Advertisement

This Land Is My Land (Not Yours)

Share via

A correspondent of the far-flung variety has sent along an exchange of letters published this spring in the Seattle Times. The subject, said correspondent relates, is a prevalent one up there in the city that sunshine forgot: Californians, or to be more on point, transplanted Californians.

It seems that Washington state feels itself besieged by refugees from California. The same can be said of Montana, Idaho and the rest of the West. A lobbyist for western Colorado put it succinctly last week at a conference on the so-called New West: “When I was a kid,” he said, “the scariest thing in Colorado was a Texan with a high-powered rifle. Now it’s a Californian with a U-Haul.”

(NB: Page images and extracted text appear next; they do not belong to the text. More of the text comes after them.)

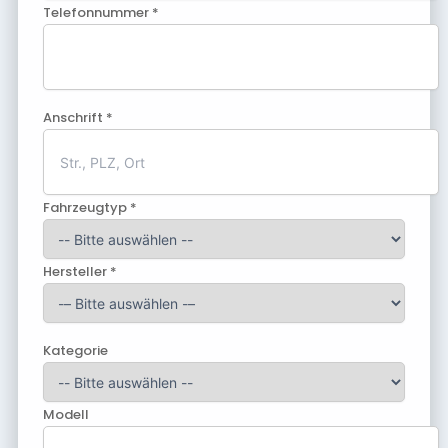
Telefonnummer *
Anschrift *
Fahrzeugtyp *
Hersteller *
Kategorie
Modell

Expatriate Californians have become fair game for all seasons. Among the refugees, hasty removal of California plates is considered a basic survival tactic. They complain of “bashing” that, our correspondent (herself a transplanted Santa Barbaran) reports, “goes on all the time: at the grocery store checkout line, on the bus, in casual conversation and especially in the media.”

Advertisement

The Seattle Times letters illuminate the point:

*

“I am writing,” began Dan Singer, formerly of San Diego, in the exchange’s opening salvo, “in response to California bashing, which The Times sees fit to publish on a regular basis. I don’t see any letters putting down blacks, Jews, homosexuals or any other racial or religious groups. . . .

“However, since January I have read statements to the effect that we should send all the Californians home (suggestion by the county medical examiner on how to improve Seattle), that we should get rid of all the outsiders--Californians, Midwesterners, Germans--who don’t have roots here going back to 1910 (letter by reader regarding traffic congestion. . .), and that Californians should feel at home here now that we have brought with us our crime, graffiti, smog and theme restaurants.”

This prompted a retort from one Dan Linsday of Bellevue: “When we bash Californians, we are not attacking people from California; we are bashing a mind set. Just as a redneck may have a neck as pale as any Minneapolis accountant, a Californian may be from Texas, Kansas or even Tukwila.”

Advertisement

After this dubious clarification, Linsday got down to his real business of bashing Californians: “A Californian wears sunglasses whenever it stops raining. A Californian drives to the mailbox--even when it’s at the end of the driveway. Californians call anything with less than six lanes ‘a back road.’ Californians don’t believe in last names. . . .”

And on and stereotypically on, to the conclusion: “But, beneath it all, Californians are insecure. Whenever they find a place that doesn’t match the manicured-grass-and-plastic world they’re used to, they are alarmed. Immediately, they set out to rebuild wherever they are to make it match what they consider normal. That is why we Northwesterners consider them dangerous and why we say, ‘Don’t Californicate Washington.’ ”

*

Admittedly the outbound migration of Californians into the West does not qualify as breaking news. Hollywood types discovered Montana, if memory serves, sometime in the 1970s. Los Angeles cops collectively settled on Idaho as a retirement venue at roughly the same time. In the 1980s, amid the last Southern California real estate boom, homeowners discovered their L.A. equity could buy a whale of a house in Walla Walla. And in this decade, the leaving has been prompted by recession, riot, earthquakes and other unpleasantries.

Advertisement

What’s noteworthy is the uniform animosity directed toward migratory Californians. Much of it appears to be founded on the warped but ever-popular perception of Los Angeles as the nation’s devil city--a view promoted, oddly enough, by the hometown industry. The fundamental fear seems to be that shock troops of Angelenos have been unloosed on the West to re-create across God’s Basin and Range the Los Angeles of Terminator movies.

In any case, a rescue mission does not appear to be in order. Trust that the bashed Californians will endure long enough to go native and start bashing newer models of themselves. Frankly, it is difficult to comprehend why they left in the first place. The beauty of California is that it offers a bit of everything--plenty of forests, deserts, cities, small towns, open vistas, Starbucks and even xenophobic yahoos.

California itself, sadly enough, has a long tradition of making newcomers feel unwelcome: From the Chinese miners, to Dust Bowl refugees, to the Mexican laborers who only two years ago were blamed for every woe in the Golden Land. In fact, it’s a safe bet that at least some of the folks who have fled California did so to escape “invaders” from the south. For these anyway, the zapato simply is now on the other foot.